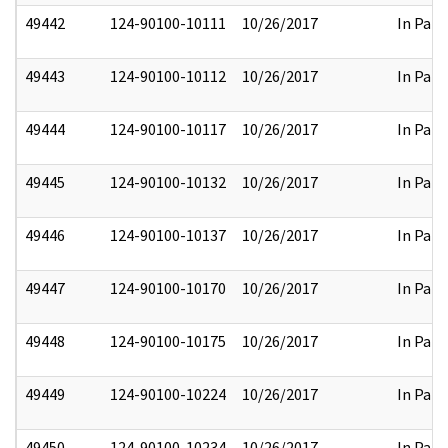
49442
124-90100-10111
10/26/2017
In Part
49443
124-90100-10112
10/26/2017
In Part
49444
124-90100-10117
10/26/2017
In Part
49445
124-90100-10132
10/26/2017
In Part
49446
124-90100-10137
10/26/2017
In Part
49447
124-90100-10170
10/26/2017
In Part
49448
124-90100-10175
10/26/2017
In Part
49449
124-90100-10224
10/26/2017
In Part
49450
124-90100-10234
10/26/2017
In Part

→ **WHAT IS NEEDED**
Go through the listing above and retype each line exactly, apart from the pictures.

→ **RESULT OF THE EXERCISE**
49442
124-90100-10111
10/26/2017
In Part
49443
124-90100-10112
10/26/2017
In Part
49444
124-90100-10117
10/26/2017
In Part
49445
124-90100-10132
10/26/2017
In Part
49446
124-90100-10137
10/26/2017
In Part
49447
124-90100-10170
10/26/2017
In Part
49448
124-90100-10175
10/26/2017
In Part
49449
124-90100-10224
10/26/2017
In Part
49450
124-90100-10234
10/26/2017
In Part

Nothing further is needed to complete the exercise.